Chris Whyte, managing director of Use-it: Use-it was created to achieve two main goals: to divert as much waste as possible from the landfill and to create as many jobs as possible by doing so. We look at all the beneficiation of waste as opposed to just recycling. There are multiple opportunities that we can unpack from all the different waste streams.

 

‘We look at all the beneficiation of waste as opposed to just recycling.’

 

It was created in 2009, how does it work today?

 

In 2009 we secured the first founding from eThekwini Municipality. They provide our operational funding and we use some of that funding to leverage additional funding. This allows us to create large scale projects, around building materials, organic waste, composite technologies or electronic waste.

 

Could you explain one of your projects?

 

If you look at the electronic waste project for example, we have helped to establish a black-owned organization that is able to work with the public sector. They bring computers from the government sector to draw them into a recycling programme.
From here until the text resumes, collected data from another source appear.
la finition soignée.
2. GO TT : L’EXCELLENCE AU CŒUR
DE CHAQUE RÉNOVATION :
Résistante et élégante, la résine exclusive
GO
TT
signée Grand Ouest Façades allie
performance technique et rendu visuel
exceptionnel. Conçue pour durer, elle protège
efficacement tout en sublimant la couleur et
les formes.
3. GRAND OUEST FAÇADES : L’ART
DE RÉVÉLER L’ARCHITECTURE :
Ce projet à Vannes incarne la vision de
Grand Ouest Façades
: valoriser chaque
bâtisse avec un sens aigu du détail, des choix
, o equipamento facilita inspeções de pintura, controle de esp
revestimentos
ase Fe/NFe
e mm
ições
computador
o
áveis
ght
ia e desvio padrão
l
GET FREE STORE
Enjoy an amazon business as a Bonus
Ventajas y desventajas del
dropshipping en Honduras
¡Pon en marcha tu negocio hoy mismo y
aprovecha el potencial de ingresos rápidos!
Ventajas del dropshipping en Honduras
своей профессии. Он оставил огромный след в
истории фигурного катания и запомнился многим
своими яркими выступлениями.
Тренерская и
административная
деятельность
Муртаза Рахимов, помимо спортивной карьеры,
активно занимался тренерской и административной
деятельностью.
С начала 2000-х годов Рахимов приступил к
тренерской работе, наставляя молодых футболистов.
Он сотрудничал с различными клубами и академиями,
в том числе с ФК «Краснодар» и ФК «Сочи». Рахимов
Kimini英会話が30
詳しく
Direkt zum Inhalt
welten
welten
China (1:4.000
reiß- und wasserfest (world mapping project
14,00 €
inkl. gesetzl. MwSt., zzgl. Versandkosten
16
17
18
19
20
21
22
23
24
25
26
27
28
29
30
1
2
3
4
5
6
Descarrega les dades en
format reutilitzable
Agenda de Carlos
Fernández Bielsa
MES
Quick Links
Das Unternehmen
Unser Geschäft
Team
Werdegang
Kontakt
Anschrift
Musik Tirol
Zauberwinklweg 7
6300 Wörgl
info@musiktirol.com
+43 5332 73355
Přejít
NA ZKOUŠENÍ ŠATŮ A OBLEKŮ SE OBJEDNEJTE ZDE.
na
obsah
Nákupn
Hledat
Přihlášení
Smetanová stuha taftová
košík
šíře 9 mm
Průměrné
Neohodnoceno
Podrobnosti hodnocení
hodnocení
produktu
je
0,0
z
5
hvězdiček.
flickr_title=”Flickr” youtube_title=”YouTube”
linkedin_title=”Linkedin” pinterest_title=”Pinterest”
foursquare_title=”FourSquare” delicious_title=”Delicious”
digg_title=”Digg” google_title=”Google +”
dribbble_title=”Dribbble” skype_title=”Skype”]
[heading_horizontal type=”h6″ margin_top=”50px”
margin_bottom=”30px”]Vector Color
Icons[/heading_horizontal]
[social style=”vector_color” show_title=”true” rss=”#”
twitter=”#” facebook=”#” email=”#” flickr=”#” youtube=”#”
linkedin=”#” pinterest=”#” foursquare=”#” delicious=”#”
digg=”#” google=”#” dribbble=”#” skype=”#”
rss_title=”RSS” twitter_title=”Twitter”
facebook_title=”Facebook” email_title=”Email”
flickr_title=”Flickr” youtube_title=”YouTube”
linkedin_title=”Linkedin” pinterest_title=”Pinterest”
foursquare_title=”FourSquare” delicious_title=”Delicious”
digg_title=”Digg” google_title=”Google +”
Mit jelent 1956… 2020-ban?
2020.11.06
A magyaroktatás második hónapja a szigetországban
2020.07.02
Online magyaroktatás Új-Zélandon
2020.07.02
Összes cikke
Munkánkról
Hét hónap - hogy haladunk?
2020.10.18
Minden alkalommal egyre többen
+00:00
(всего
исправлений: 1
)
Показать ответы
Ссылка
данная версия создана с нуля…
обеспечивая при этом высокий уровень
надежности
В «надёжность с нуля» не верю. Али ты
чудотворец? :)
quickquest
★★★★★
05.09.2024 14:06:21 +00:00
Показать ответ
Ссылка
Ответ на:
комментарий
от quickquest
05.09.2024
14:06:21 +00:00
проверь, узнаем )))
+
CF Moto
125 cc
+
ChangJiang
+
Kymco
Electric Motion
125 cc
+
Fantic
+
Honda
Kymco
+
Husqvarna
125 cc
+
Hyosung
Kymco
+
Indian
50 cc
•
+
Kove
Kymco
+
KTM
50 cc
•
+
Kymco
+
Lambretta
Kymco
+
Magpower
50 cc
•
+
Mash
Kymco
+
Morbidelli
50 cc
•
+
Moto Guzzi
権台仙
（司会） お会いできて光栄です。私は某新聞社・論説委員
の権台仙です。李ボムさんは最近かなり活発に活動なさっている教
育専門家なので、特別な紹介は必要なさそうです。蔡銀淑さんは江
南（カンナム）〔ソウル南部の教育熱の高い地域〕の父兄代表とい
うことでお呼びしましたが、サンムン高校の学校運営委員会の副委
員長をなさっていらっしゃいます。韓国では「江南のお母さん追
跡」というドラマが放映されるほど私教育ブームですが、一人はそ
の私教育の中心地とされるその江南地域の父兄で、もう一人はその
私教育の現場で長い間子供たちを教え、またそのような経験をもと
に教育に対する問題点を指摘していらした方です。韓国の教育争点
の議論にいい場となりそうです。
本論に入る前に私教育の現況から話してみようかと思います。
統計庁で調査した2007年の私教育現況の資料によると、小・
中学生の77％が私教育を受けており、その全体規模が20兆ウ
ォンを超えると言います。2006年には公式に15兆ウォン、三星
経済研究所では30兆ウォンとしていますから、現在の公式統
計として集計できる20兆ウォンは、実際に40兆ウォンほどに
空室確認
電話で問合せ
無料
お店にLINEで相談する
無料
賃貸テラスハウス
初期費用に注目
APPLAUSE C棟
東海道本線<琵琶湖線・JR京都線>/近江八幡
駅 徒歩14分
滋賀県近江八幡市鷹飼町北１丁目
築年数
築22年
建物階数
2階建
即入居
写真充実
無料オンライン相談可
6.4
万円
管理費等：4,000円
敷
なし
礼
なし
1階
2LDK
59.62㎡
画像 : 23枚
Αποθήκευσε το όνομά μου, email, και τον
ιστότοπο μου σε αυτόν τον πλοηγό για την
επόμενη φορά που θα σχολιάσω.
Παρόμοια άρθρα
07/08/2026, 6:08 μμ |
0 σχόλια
We have helped them to provide the guidelines, procedures, processes, and financing model. Now, we want to develop that project in a much larger scale by creating partnership with national and international initiatives that will draw more funding and create extra capacity.

 

What is the positive impact of Use-it?

 

For every rand that we have leveraged from public sector funding, we have saved more than a rand in landfill diversion. Even without looking at all the extra social and environmental benefits like job creation. We have cost the government nothing. We have created whole new economies out of closing the loop of the value chain in waste.

 

‘For every rand that we have leveraged from public sector funding, we have saved more than a rand in landfill diversion.’

 

Can you give three words to describe the spirit of Use-it?

 

Innovative, entrepreneurial, passionate.

 

What was the biggest challenge since 2009?

 

The biggest issue we face is still trying to get people to understand what we do. There are so many interconnectivities in what we do and how we do it, that creates a lot of misconception. Moreover, we struggle with very restrictive bureaucratic legislative and regulatory controls that are dampening the opportunity of green economic development.

 

Today, a lot of young South Africans want to embark on an entrepreneurial adventure to improve society. Could you give them a piece of advice with your experience?

 

Go green! There are so many opportunities in the green economy that stare us in the face every day. It begins with the small scale ‘mamas’ who are collecting bottles to feed their grand children or pay their school fees, continues right up to the guys who are engaging with enterprise development and funding processing equipments to take them up that next level. At a large scale, corporate sectors spend millions on waste and don’t understand why they are doing it, and yet they can spend their money on what they are saving on waste in terms of real enterprise development.

 

‘Go green! There are so many opportunities in the green economy that stare us in the face every day.’

 

A last word?

 

Think out of the box! Move away from old mindsets and old procedures. We need to change our interior mindset by going green.

 

‘Think out of the box! Move away from old mindsets and old procedures.’